A partir de então, começou a ser moldada a escola como a conhecemos hoje, e a possibilidade de acesso à informação não pára de ganhar novas dimensões através de engenhocas como telégrafo, telefone, rádio, televisão, telefone sem fio, computador, TV a cabo; invenções que redefinem noções de tempo e espaço.

Antes da Internet - a rede mundial de computadores - nunca a humanidade teria a chance de acesso a tanto conhecimento - o que, até pouco tempo, estava restrito aos privilegiados capazes de viajar e comprar livros importados.

Lembro-me de quando iniciei minha carreira - ainda estagiário do jornal "O Globo", em São Paulo - e entrei, certa vez, numa livraria que vendia o "The New York Times". Por curiosidade, perguntei quanto custaria uma assinatura do jornal americano. O vendedor olhou para mim e perguntou: "Você está maluco?".

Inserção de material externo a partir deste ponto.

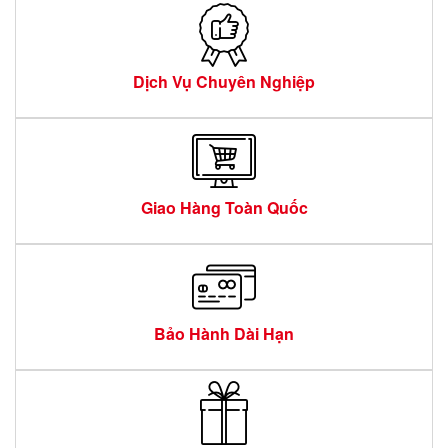
Dịch Vụ Chuyên Nghiệp
Giao Hàng Toàn Quốc
Bảo Hành Dài Hạn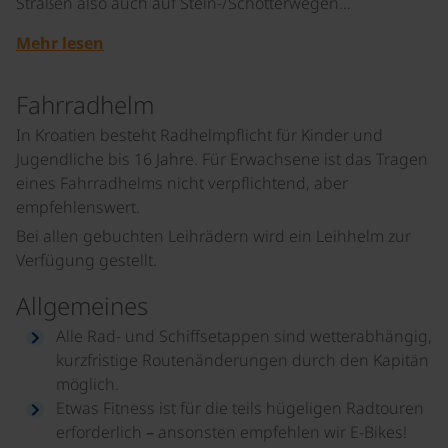
Straßen also auch auf Stein-/Schotterwegen…
Mehr lesen
Fahrradhelm
In Kroatien besteht Radhelmpflicht für Kinder und
Jugendliche bis 16 Jahre. Für Erwachsene ist das Tragen
eines Fahrradhelms nicht verpflichtend, aber
empfehlenswert.
Bei allen gebuchten Leihrädern wird ein Leihhelm zur
Verfügung gestellt.
Allgemeines
Alle Rad- und Schiffsetappen sind wetterabhängig,
kurzfristige Routenänderungen durch den Kapitän
möglich.
Etwas Fitness ist für die teils hügeligen Radtouren
erforderlich – ansonsten empfehlen wir E-Bikes!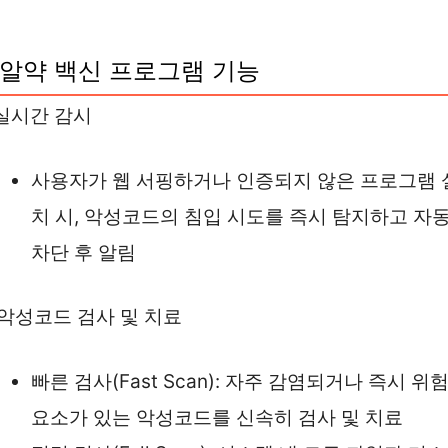
알약 백신 프로그램 기능
. 실시간 감시
사용자가 웹 서핑하거나 인증되지 않은 프로그램 
치 시, 악성코드의 침입 시도를 즉시 탐지하고 자
차단 후 알림
. 악성코드 검사 및 치료
빠른 검사(Fast Scan): 자주 감염되거나 즉시 위
요소가 있는 악성코드를 신속히 검사 및 치료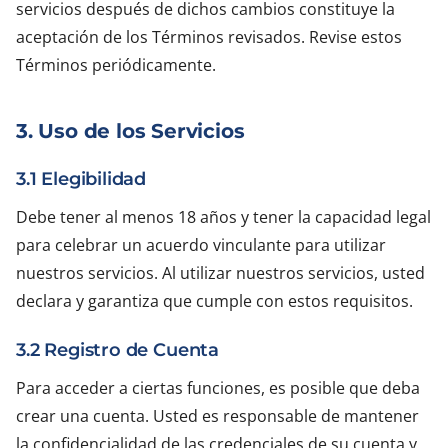
servicios después de dichos cambios constituye la
aceptación de los Términos revisados. Revise estos
Términos periódicamente.
3. Uso de los Servicios
3.1 Elegibilidad
Debe tener al menos 18 años y tener la capacidad legal
para celebrar un acuerdo vinculante para utilizar
nuestros servicios. Al utilizar nuestros servicios, usted
declara y garantiza que cumple con estos requisitos.
3.2 Registro de Cuenta
Para acceder a ciertas funciones, es posible que deba
crear una cuenta. Usted es responsable de mantener
la confidencialidad de las credenciales de su cuenta y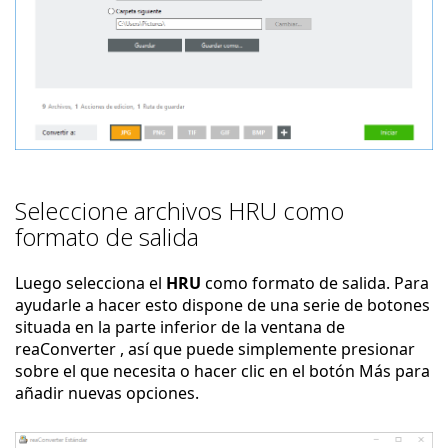
Seleccione archivos HRU como
formato de salida
Luego selecciona el
HRU
como formato de salida. Para
ayudarle a hacer esto dispone de una serie de botones
situada en la parte inferior de la ventana de
reaConverter , así que puede simplemente presionar
sobre el que necesita o hacer clic en el botón Más para
añadir nuevas opciones.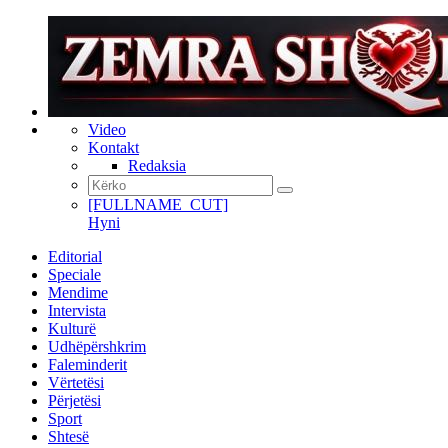
Video
Kontakt
Redaksia
[FULLNAME_CUT]
Hyni
Editorial
Speciale
Mendime
Intervista
Kulturë
Udhëpërshkrim
Faleminderit
Vërtetësi
Përjetësi
Sport
Shtesë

Fiz as contas e, na época, uma assinatura mensal daria seis meses do meu salário, e cada exemplar chegaria com dez dias de atraso. Hoje, basta ter um computador ligado ao modem e podemos ler no mesmo dia o "The New York Times". Assim como, de Nova York, lia os jornais brasileiros toda manhã, mais cedo do que quando morava em Brasília e, ainda por cima, sem pagar nada. Enquanto trabalhava, ouvia, por Internet uma rádio FM de São Paulo que toca música brasileira 24 horas.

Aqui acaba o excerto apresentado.